Zero-Shot Novel View and Depth Synthesis with Multi-View Geometric Diffusion (2501.18804v1)

Abstract: Current methods for 3D scene reconstruction from sparse posed images employ intermediate 3D representations such as neural fields, voxel grids, or 3D Gaussians, to achieve multi-view consistent scene appearance and geometry. In this paper we introduce MVGD, a diffusion-based architecture capable of direct pixel-level generation of images and depth maps from novel viewpoints, given an arbitrary number of input views. Our method uses raymap conditioning to both augment visual features with spatial information from different viewpoints, as well as to guide the generation of images and depth maps from novel views. A key aspect of our approach is the multi-task generation of images and depth maps, using learnable task embeddings to guide the diffusion process towards specific modalities. We train this model on a collection of more than 60 million multi-view samples from publicly available datasets, and propose techniques to enable efficient and consistent learning in such diverse conditions. We also propose a novel strategy that enables the efficient training of larger models by incrementally fine-tuning smaller ones, with promising scaling behavior. Through extensive experiments, we report state-of-the-art results in multiple novel view synthesis benchmarks, as well as multi-view stereo and video depth estimation.

An Analysis of Multi-View Geometric Diffusion for Novel View and Depth Synthesis

The paper "Zero-Shot Novel View and Depth Synthesis with Multi-View Geometric Diffusion" introduces a new approach to 3D scene reconstruction from sparse posed images using a diffusion-based architecture. The method, known as Multi-View Geometric Diffusion (MVGD), focuses on generating images and scale-consistent depth maps directly from novel viewpoints, bypassing the need for intermediate 3D representations such as voxel grids or Neural Radiance Fields (NeRF). This essay explores the methodologies, contributions, and implications of this paper within the context of computer vision and diffusion models.

Methodologies

The central premise of MVGD lies in its ability to perform direct pixel-level synthesis of images and depth maps from arbitrary input views. Unlike traditional methods that rely on constructing a parameterized 3D representation followed by volumetric rendering, MVGD leverages a diffusion model to implicitly learn and represent the 3D scene. This model operates in pixel space, facilitated by an efficient Transformer-based architecture known as Recurrent Interface Networks (RIN). The use of RIN allows the method to manage the complexity of attention operations effectively while maintaining scalability.

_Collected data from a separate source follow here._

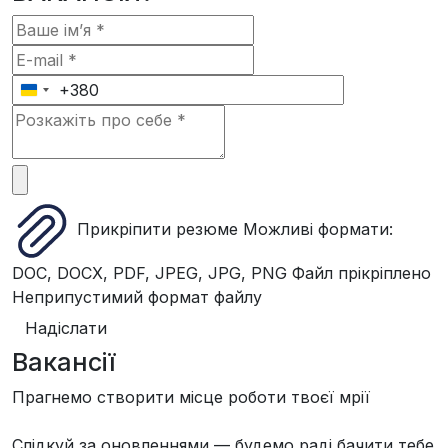
+380
Ukraine
+380
Прикріпити резюме
Можливі формати:
DOC, DOCX, PDF, JPEG, JPG, PNG
Файл прікріплено
Неприпустимий формат файлу
Надіслати
Вакансії
Прагнемо створити місце роботи твоєї мрії
Слідкуй за оновленнями — будемо раді бачити тебе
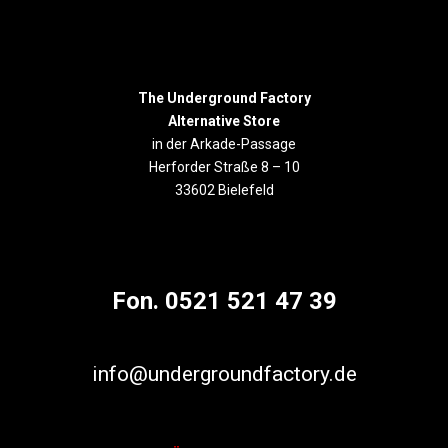
The Underground Factory
Alternative Store
in der Arkade-Passage
Herforder Straße 8 – 10
33602 Bielefeld
Fon. 0521 521 47 39
info@undergroundfactory.de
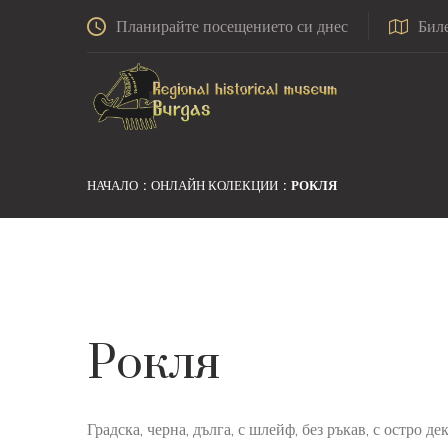
Планирайте посещението си днес
Бил
НАЧАЛО
ОНЛАЙН КОЛЕКЦИИ
РОКЛЯ
Рокля
Градска, черна, дълга, с шлейф, без ръкав, с остро де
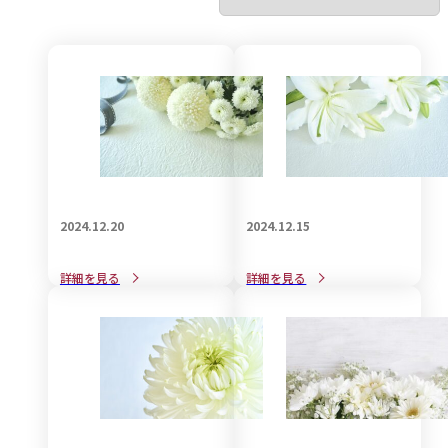
2024.12.20
2024.12.15
自筆証書遺言の作成方法と
後悔しない遺言書の作成方
詳細を見る
詳細を見る
大事な注意点
法と注意点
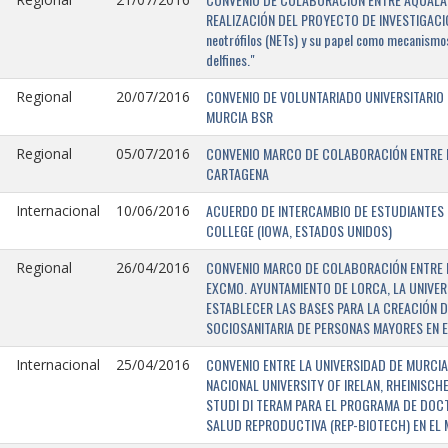
REALIZACIÓN DEL PROYECTO DE INVESTIGACIÓN 
neotrófilos (NETs) y su papel como mecanismos
delfines."
CONVENIO DE VOLUNTARIADO UNIVERSITARIO 
Regional
20/07/2016
MURCIA BSR
CONVENIO MARCO DE COLABORACIÓN ENTRE L
Regional
05/07/2016
CARTAGENA
ACUERDO DE INTERCAMBIO DE ESTUDIANTES E
Internacional
10/06/2016
COLLEGE (IOWA, ESTADOS UNIDOS)
CONVENIO MARCO DE COLABORACIÓN ENTRE E
Regional
26/04/2016
EXCMO. AYUNTAMIENTO DE LORCA, LA UNIVER
ESTABLECER LAS BASES PARA LA CREACIÓN D
SOCIOSANITARIA DE PERSONAS MAYORES EN E
CONVENIO ENTRE LA UNIVERSIDAD DE MURCIA,
Internacional
25/04/2016
NACIONAL UNIVERSITY OF IRELAN, RHEINISCH
STUDI DI TERAM PARA EL PROGRAMA DE DOC
SALUD REPRODUCTIVA (REP-BIOTECH) EN EL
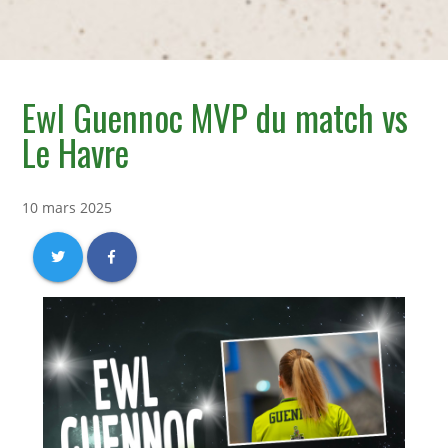
Ewl Guennoc MVP du match vs
Le Havre
10 mars 2025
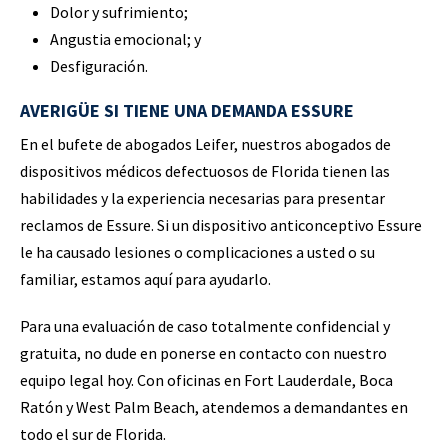
Dolor y sufrimiento;
Angustia emocional; y
Desfiguración.
AVERIGÜE SI TIENE UNA DEMANDA ESSURE
En el bufete de abogados Leifer, nuestros abogados de
dispositivos médicos defectuosos de Florida tienen las
habilidades y la experiencia necesarias para presentar
reclamos de Essure. Si un dispositivo anticonceptivo Essure
le ha causado lesiones o complicaciones a usted o su
familiar, estamos aquí para ayudarlo.
Para una evaluación de caso totalmente confidencial y
gratuita, no dude en ponerse en contacto con nuestro
equipo legal hoy. Con oficinas en Fort Lauderdale, Boca
Ratón y West Palm Beach, atendemos a demandantes en
todo el sur de Florida.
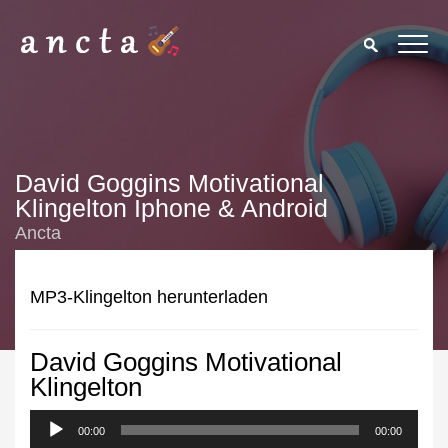
David Goggins Motivational
Klingelton Iphone & Android
Ancta
MP3-Klingelton herunterladen
David Goggins Motivational
We use cookies to enhance your experience. By continuing to
Klingelton
visit this site you agree to our use of cookies.
Privacy Policy
00:00
Close
00:00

A novel aspect of MVGD is its Scene Scale Normalization (SSN) technique, which normalizes camera coordinates to ensure that generated depth maps are consistent with the scale defined by input view camera extrinsics. This approach addresses the challenge of ambiguous scale estimation across diverse datasets. Additionally, MVGD introduces learnable task embeddings to guide the diffusion process in multi-task scenarios, enabling the simultaneous generation of image and depth predictions.

Contributions

MVGD sets a new benchmark in several novel view synthesis and depth estimation benchmarks. Through a comprehensive dataset, comprising over 60 million multi-view samples from publicly available data, MVGD can generalize across various scenarios including indoor, outdoor, and object-centric scenes.

Moreover, the paper presents an effective incremental fine-tuning strategy, enabling the scaling of model complexity by expanding latent tokens without restarting training from scratch. This not only saves computational resources but also enhances model performance, leveraging prior knowledge embedded in smaller models. The model demonstrates promising results in generalizing to additional input views without retraining, a notable achievement given its training with only 2-5 conditioning views.

Implications and Future Directions

MVGD's ability to synthesize multi-view consistent predictions without explicit 3D representations presents a significant shift in paradigm for computer vision and novel view synthesis applications. By avoiding the construction of 3D models, it improves computational efficiency and flexibility in deployment across various environments and domains.

The implications of this research extend into potential applications in autonomous systems, robotics, and augmented reality, where real-time and accurate scene reconstruction is paramount. The methodology provides a framework for exploring further enhancements in learning geometric and appearance priors through diffusion models.

Looking forward, the model's implicit handling of dynamics and its ability to generalize across heterogeneous data suggest avenues for expansion into dynamic scene modeling. Future work could focus on integrating temporal embeddings to improve the handling of scenes with dynamic objects. Additionally, the exploration of larger, more complex models could further push the boundaries of performance in multi-view synthesis and depth estimation tasks.

In conclusion, the paper significantly contributes to the domain of zero-shot view synthesis with its novel diffusion-based method, MVGD. It not only redefines the approach to multi-view consistent generation but also sets a leading edge for future research in both theoretical development and practical applications within artificial intelligence and computer vision.